Selon les premiers éléments de l’enquête, les deux hommes se trouvaient dans le bâtiment utilisé comme centre d’approvisionnement professionnel lorsque le sinistre s’est déclaré. Très apprécié dans le secteur de la poissonnerie, Mohamed Cherif Bakkali était connu au sein de la communauté marocaine établie en Belgique.
Le drame a provoqué une profonde consternation parmi leurs proches. Amine laisse notamment derrière lui un jeune enfant âgé d’à peine un an et demi. Les corps des deux victimes n’ont été retrouvés qu’après plusieurs heures de recherches, engagées à la suite du signalement de leur disparition par des membres de leur famille.
Face à la gravité des faits, le parquet de Bruxelles a ouvert une enquête afin de déterminer les circonstances exactes de l’incendie. Les autorités cherchent notamment à comprendre pourquoi les personnes présentes sur le site n’ont pas pu quitter les lieux à temps ou alerter les secours avant la propagation rapide des flammes.
Les premières constatations écartent pour l’instant l’hypothèse d’une explosion volontaire. Les enquêteurs s’intéressent davantage à un possible départ de feu lié à des panneaux solaires installés sur le bâtiment. La présence de batteries destinées à des trottinettes électriques entreposées sur place aurait ensuite favorisé une propagation extrêmement rapide de l’incendie.

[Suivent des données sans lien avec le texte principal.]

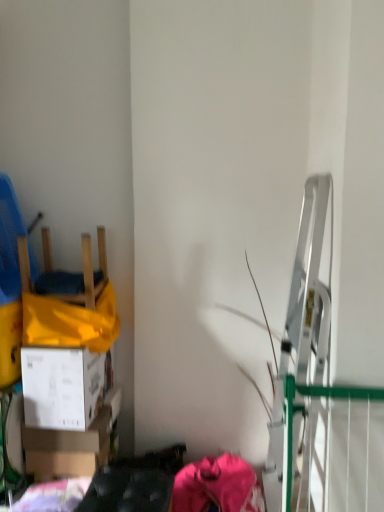 What is the approximate width of pink fabric at lower center?

20.43 inches.

What do you see at coordinates (217, 486) in the screenshot? This screenshot has width=384, height=512. I see `pink fabric at lower center` at bounding box center [217, 486].

Where is `wooden chair at left`? This screenshot has height=512, width=384. wooden chair at left is located at coordinates (9, 241).

The height and width of the screenshot is (512, 384). What do you see at coordinates (67, 449) in the screenshot? I see `white cardboard box at lower left, arranged as the second box when viewed from the top` at bounding box center [67, 449].

Locate an element on the screen. The width and height of the screenshot is (384, 512). white cardboard box at lower left, which appears as the 1th box when viewed from the top is located at coordinates (64, 386).

Based on their positions, is wooden chair at left located to the left or right of white cardboard box at lower left, which appears as the 1th box when viewed from the top?

In the image, wooden chair at left appears on the left side of white cardboard box at lower left, which appears as the 1th box when viewed from the top.

Considering the relative sizes of wooden chair at left and white cardboard box at lower left, placed as the second box when sorted from bottom to top, in the image provided, is wooden chair at left taller than white cardboard box at lower left, placed as the second box when sorted from bottom to top,?

No.

Which is closer to the camera, (12, 211) or (57, 426)?

The point (57, 426) is in front.

From a real-world perspective, is wooden chair at left over white cardboard box at lower left, placed as the second box when sorted from bottom to top?

Yes, from a real-world perspective, wooden chair at left is on top of white cardboard box at lower left, placed as the second box when sorted from bottom to top.

Measure the distance between wooden chair at left and white cardboard box at lower left, arranged as the second box when viewed from the top.

A distance of 76.24 centimeters exists between wooden chair at left and white cardboard box at lower left, arranged as the second box when viewed from the top.

Is point (13, 197) more distant than point (34, 475)?

Yes, it is behind point (34, 475).

Is wooden chair at left turned away from white cardboard box at lower left, arranged as the second box when viewed from the top?

No.

From the image's perspective, which one is positioned higher, wooden chair at left or white cardboard box at lower left, which is the first box in bottom-to-top order?

wooden chair at left appears higher in the image.

Are white cardboard box at lower left, placed as the second box when sorted from bottom to top, and wooden chair at left located far from each other?

No, white cardboard box at lower left, placed as the second box when sorted from bottom to top, is not far from wooden chair at left.

Which is behind, point (75, 408) or point (7, 284)?

The point (7, 284) is behind.

This screenshot has width=384, height=512. Identify the location of chair on the left of white cardboard box at lower left, placed as the second box when sorted from bottom to top. (9, 241).

From a real-world perspective, which object rests below the other?

From a 3D spatial view, pink fabric at lower center is below.

Which is more to the left, white cardboard box at lower left, which is the first box in bottom-to-top order, or pink fabric at lower center?

Positioned to the left is white cardboard box at lower left, which is the first box in bottom-to-top order.

In the image, there is a white cardboard box at lower left, which is the first box in bottom-to-top order. What are the coordinates of `clothing below it (from the image's perspective)` in the screenshot? It's located at (217, 486).

From a real-world perspective, which object stands above the other?

From a 3D spatial view, wooden chair at left is above.

Looking at this image, considering the sizes of objects white cardboard box at lower left, which is the first box in bottom-to-top order, and wooden chair at left in the image provided, who is shorter, white cardboard box at lower left, which is the first box in bottom-to-top order, or wooden chair at left?

With less height is white cardboard box at lower left, which is the first box in bottom-to-top order.

Is there a large distance between white cardboard box at lower left, which is the first box in bottom-to-top order, and wooden chair at left?

No, white cardboard box at lower left, which is the first box in bottom-to-top order, is not far away from wooden chair at left.

Where is `box that is the 2nd one below the wooden chair at left (from a real-world perspective)`? This screenshot has height=512, width=384. box that is the 2nd one below the wooden chair at left (from a real-world perspective) is located at coordinates click(67, 449).

From the image's perspective, which is below, wooden chair at left or pink fabric at lower center?

pink fabric at lower center.

From the picture: Is wooden chair at left inside the boundaries of pink fabric at lower center, or outside?

wooden chair at left exists outside the volume of pink fabric at lower center.

Is wooden chair at left next to pink fabric at lower center and touching it?

wooden chair at left and pink fabric at lower center are not in contact.

Does wooden chair at left appear on the left side of pink fabric at lower center?

Yes.

Which is more to the right, white cardboard box at lower left, arranged as the second box when viewed from the top, or white cardboard box at lower left, which appears as the 1th box when viewed from the top?

white cardboard box at lower left, arranged as the second box when viewed from the top.

From the image's perspective, is white cardboard box at lower left, arranged as the second box when viewed from the top, under white cardboard box at lower left, placed as the second box when sorted from bottom to top?

Correct, white cardboard box at lower left, arranged as the second box when viewed from the top, appears lower than white cardboard box at lower left, placed as the second box when sorted from bottom to top, in the image.

Is point (41, 439) closer or farther from the camera than point (46, 419)?

Point (41, 439) is farther from the camera than point (46, 419).

Find the location of a particular element. Image resolution: width=384 pixels, height=512 pixels. chair above the white cardboard box at lower left, which appears as the 1th box when viewed from the top (from a real-world perspective) is located at coordinates (9, 241).

Locate an element on the screen. chair above the white cardboard box at lower left, arranged as the second box when viewed from the top (from the image's perspective) is located at coordinates (9, 241).

Which object lies further to the anchor point white cardboard box at lower left, arranged as the second box when viewed from the top, white cardboard box at lower left, placed as the second box when sorted from bottom to top, or pink fabric at lower center?

pink fabric at lower center is further to white cardboard box at lower left, arranged as the second box when viewed from the top.

Estimate the real-world distances between objects in this image. Which object is closer to pink fabric at lower center, wooden chair at left or white cardboard box at lower left, arranged as the second box when viewed from the top?

Based on the image, white cardboard box at lower left, arranged as the second box when viewed from the top, appears to be nearer to pink fabric at lower center.

Based on their spatial positions, is white cardboard box at lower left, which appears as the 1th box when viewed from the top, or pink fabric at lower center closer to wooden chair at left?

Among the two, white cardboard box at lower left, which appears as the 1th box when viewed from the top, is located nearer to wooden chair at left.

Les investigations se poursuivent sous la supervision d’un juge d’instruction, assisté d’experts spécialisés en incendies, de médecins légistes et de l’équipe d’identification des victimes. Les opérations de fouille continuent également dans les décombres, les autorités recherchant encore plusieurs travailleurs signalés disparus au moment du drame.